A half length portrait of racing driver Willy T Ribbs, a member of the Budweiser Trans Am team, standing next to his racing car, 1980. (Photo by Afro American Newspapers/Gado/Getty Images)

(CNN) — NASCAR is shifting in response to the national outcry over racial injustice, and while the sport’s first Black driver welcomes the change, he says it is coming late.

“NASCAR has taken a step, it’s about 50 years a little late, but they’ve taken a step you’d never see this in any other major sporting event,” Willy T. Ribbs said of the sport’s decision to ban the Confederate flag to CNN’s Don Lemon Monday.

That same night, the sport showed support for Bubba Wallace, the only current Black driver in NASCAR’s top circuit. Wallace has been an outspoken advocate of the Black Lives Matter movement and pushed for the Confederate flag ban, leading NASCAR to make the move. Then NASCAR President Steve Phelps said a crew member discovered a noose in Wallace’s garage.

“This will not break me, I will not give in nor will I back down.
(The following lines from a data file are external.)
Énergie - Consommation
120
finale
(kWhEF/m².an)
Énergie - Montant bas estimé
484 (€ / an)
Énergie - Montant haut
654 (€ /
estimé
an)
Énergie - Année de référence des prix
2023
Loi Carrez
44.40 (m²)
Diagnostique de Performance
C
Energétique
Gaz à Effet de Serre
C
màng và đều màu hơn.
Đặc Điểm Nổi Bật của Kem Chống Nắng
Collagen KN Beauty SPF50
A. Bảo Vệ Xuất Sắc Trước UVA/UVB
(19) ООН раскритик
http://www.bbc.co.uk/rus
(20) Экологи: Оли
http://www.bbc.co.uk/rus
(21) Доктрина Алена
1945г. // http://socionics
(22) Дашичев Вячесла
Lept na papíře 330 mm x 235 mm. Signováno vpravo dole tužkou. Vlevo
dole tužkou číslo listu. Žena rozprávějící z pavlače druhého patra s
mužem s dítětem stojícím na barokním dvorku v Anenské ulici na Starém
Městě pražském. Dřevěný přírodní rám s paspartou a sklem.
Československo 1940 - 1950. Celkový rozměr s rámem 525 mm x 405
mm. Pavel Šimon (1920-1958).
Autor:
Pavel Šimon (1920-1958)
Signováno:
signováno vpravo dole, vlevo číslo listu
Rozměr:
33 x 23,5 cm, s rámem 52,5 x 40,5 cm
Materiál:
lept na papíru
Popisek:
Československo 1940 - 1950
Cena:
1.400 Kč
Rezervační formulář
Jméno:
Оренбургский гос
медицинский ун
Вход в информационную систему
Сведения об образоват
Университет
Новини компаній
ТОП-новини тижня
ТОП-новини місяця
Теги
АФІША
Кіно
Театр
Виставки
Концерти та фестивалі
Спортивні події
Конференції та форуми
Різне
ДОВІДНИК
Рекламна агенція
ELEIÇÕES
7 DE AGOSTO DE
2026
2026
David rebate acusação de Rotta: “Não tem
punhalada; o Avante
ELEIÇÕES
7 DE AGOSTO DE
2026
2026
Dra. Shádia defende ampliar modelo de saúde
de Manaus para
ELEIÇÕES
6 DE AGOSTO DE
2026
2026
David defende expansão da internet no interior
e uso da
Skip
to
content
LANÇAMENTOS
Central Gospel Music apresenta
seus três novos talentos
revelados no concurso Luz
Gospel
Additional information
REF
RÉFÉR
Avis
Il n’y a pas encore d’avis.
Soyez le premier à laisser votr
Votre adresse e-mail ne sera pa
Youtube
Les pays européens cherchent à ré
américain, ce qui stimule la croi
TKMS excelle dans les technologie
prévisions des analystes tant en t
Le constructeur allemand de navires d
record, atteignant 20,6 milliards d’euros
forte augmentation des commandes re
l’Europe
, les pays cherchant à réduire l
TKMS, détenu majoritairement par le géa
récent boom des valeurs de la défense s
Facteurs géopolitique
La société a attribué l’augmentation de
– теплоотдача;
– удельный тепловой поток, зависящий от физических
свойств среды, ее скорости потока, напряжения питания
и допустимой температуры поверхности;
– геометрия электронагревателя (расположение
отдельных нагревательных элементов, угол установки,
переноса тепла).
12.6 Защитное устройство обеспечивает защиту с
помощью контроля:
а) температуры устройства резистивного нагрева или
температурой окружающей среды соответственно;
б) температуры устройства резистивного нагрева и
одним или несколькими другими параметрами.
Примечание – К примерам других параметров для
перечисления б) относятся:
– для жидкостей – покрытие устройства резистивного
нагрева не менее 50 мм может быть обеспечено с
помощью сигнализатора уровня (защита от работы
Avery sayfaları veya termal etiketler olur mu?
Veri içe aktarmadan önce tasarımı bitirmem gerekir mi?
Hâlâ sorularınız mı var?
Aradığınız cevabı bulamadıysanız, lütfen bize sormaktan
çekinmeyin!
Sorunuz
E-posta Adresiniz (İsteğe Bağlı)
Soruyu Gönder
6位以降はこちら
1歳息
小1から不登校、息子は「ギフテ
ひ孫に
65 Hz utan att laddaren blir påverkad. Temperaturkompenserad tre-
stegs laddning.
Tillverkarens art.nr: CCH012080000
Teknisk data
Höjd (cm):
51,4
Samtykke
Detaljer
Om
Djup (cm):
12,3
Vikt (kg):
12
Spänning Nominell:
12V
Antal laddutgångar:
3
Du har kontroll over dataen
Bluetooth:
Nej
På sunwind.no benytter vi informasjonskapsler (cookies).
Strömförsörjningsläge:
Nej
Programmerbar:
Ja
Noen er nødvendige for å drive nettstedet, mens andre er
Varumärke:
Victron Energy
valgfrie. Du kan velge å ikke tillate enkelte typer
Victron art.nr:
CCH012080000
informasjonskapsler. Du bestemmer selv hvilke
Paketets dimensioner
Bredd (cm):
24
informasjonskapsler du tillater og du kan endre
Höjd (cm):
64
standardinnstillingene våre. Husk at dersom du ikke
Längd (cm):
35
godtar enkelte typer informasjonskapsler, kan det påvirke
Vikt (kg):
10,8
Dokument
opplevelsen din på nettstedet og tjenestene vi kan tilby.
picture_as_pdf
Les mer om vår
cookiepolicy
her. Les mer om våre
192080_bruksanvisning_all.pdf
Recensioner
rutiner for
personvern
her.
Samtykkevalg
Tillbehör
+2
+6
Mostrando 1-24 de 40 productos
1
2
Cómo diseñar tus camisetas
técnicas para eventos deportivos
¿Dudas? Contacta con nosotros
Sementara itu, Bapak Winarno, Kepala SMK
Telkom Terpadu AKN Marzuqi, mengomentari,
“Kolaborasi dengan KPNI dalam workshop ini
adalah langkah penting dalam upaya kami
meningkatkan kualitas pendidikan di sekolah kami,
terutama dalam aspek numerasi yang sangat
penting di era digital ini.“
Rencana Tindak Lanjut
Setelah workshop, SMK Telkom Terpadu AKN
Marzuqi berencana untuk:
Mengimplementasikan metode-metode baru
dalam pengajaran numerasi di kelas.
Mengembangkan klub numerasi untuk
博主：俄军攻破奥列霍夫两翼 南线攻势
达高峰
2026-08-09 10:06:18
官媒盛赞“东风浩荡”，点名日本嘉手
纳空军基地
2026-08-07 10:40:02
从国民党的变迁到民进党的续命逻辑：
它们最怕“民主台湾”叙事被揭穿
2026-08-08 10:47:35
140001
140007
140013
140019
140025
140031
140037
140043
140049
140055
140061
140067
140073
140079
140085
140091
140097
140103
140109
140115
I will continue to proudly stand for what I believe in,” Wallace tweeted Sunday in response to the noose.

The next day, a huge crowd, including drivers and pit crew members escorted his car at the Talladega Superspeedway.

“I was there 30 years before him, and I didn’t get that kind of support,” Ribbs said. “I was getting death threats.”

Ribbs told Lemon that he doesn’t believe this will be the last aggressive response Wallace will get.

The Confederate flag represents the support of slavery and is worse than demeaning for African Americans, he said. But there will be a “small element that is going to be kicking and screaming as everything changes,” Ribbs said.

For all of the negativity, Ribbs said he believes Wallace will find overwhelming support.

“Good people in all colors are going to push for the right thing,” Ribbs said. He remembers the people who supported him — including Paul Newman, Jim Trueman and Dan Gurney.

“They weren’t African American,” Ribbs said. “They pushed my career along even when there was opposition.”